Thanks for share..There seems that DIGILITE has earned a decent share in the India motherboard market since launch...i do not see any issues with my board which i updated over Gigabyte....Decent board with good bios options....After all Its individual choice to choose....Need to support India's emerging brand in DIGILITE by Smartlink Network Systems and make them to get new boards with latest and new technology features....I wish them GOOD LUCK....

Keep it UP DIGILITE....


----------



## The Sorcerer (Jul 23, 2012)

Really? You want to use a board with electrolytic capacitors (judging by that board with AMD-350 board)?
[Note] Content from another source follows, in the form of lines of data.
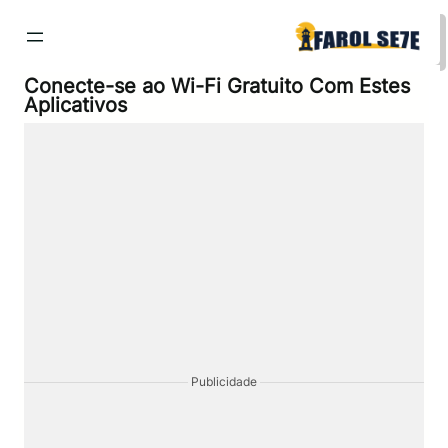
Pular
para
o
conteúdo
Conecte-se ao Wi-Fi Gratuito Com Estes
Aplicativos
Publicidade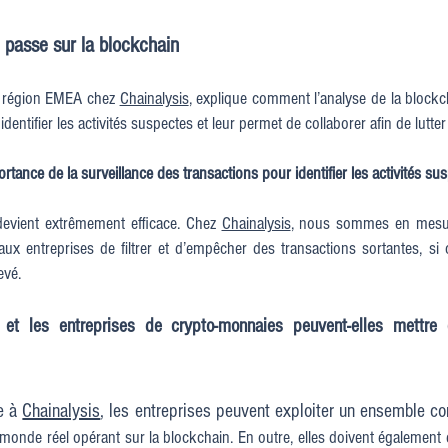
 passe sur la blockchain
a région EMEA chez
Chainalysis
, explique comment l’analyse de la blockch
ntifier les activités suspectes et leur permet de collaborer afin de lutter 
ortance de la surveillance des transactions pour identifier les activités su
devient extrêmement efficace. Chez
Chainalysis
, nous sommes en mesure
ux entreprises de filtrer et d’empêcher des transactions sortantes, si 
evé.
es et les entreprises de crypto-monnaies peuvent-elles mett
e à
Chainalysis
, les entreprises peuvent exploiter un ensemble co
u monde réel opérant sur la blockchain. En outre, elles doivent également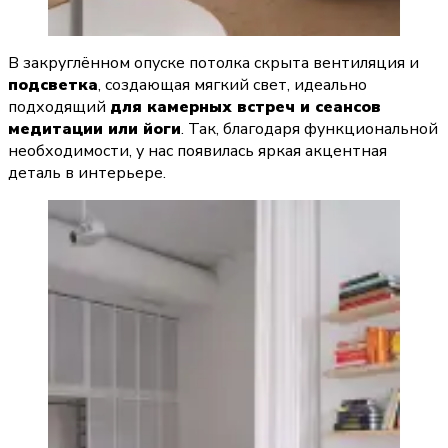
В закруглённом опуске потолка скрыта вентиляция и 
подсветка
, создающая мягкий свет, идеально 
подходящий 
для камерных встреч и сеансов 
медитации или йоги
. Так, благодаря функциональной 
необходимости, у нас появилась яркая акцентная 
деталь в интерьере.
I'll have to be upfront and honest. I wouldn't be surprised if hardtester's ID is managed by some marketing/PR manager for digilite. Guys like kobian used to similar spams back in the late 90s in techtree forums.


----------



## d6bmg (Jul 23, 2012)

hardtester said:


> Thanks for share..There seems that DIGILITE has earned a decent share in the India motherboard market since launch...i do not see any issues with my board which i updated over Gigabyte....Decent board with good bios options....After all Its individual choice to choose....Need to support India's emerging brand in DIGILITE by Smartlink Network Systems and make them to get new boards with latest and new technology features....I wish them GOOD LUCK....
> 
> Keep it UP DIGILITE....



After going through your post history, where you have praised *digilite, only digilite* in all of your posts, I'm forced to believe that either you are a blind fanboy of that company or you are associated in some way or another with that company. 
So? Please share the data with us to prove your points or just stop spamming.


----------



## funskar (Jul 23, 2012)

Ban the Digilite fanboy


----------



## AcceleratorX (Aug 4, 2012)

@The Sorcerer: We are talking about low-end and mid-range boards here. Which MSI GD55 and GD65 is actually low-end or mid-range? The best mid-range in the Indian market comes up to the G43/G45 boards and some (rarely) GD55s.
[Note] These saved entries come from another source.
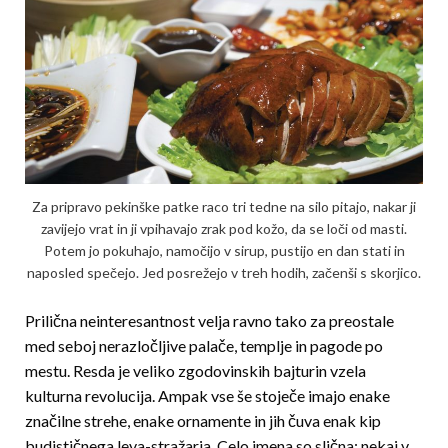
Za pripravo pekinške patke raco tri tedne na silo pitajo, nakar ji
zavijejo vrat in ji vpihavajo zrak pod kožo, da se loči od masti.
Potem jo pokuhajo, namočijo v sirup, pustijo en dan stati in
naposled spečejo. Jed posrežejo v treh hodih, začenši s skorjico.
Prilična neinteresantnost velja ravno tako za preostale
med seboj nerazločljive palače, templje in pagode po
mestu. Resda je veliko zgodovinskih bajturin vzela
kulturna revolucija. Ampak vse še stoječe imajo enake
značilne strehe, enake ornamente in jih čuva enak kip
budističnega leva-stražarja. Celo imena so slična: nekaj v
As for Biostar, let's just say you will find more than 1 good opinion on the internet and not just more than 1 bad opinion. There are merits and demerits everywhere. In the other thread, as well as this thread, I have seen you trying to pick a bone with me - let me tell you that I do research my facts as well and there's quite a few people who are going to agree with me just as they will with you.

I have never not recommended Gigabyte either, I am just saying whose product I found a better value at what price range given the conditions in the Indian market. And I build a lot of PCs so regular buying is part of my routine here. I do not care what happens internationally. Every company comes up with a dud from time to time. You want to explain what's happening here, for example?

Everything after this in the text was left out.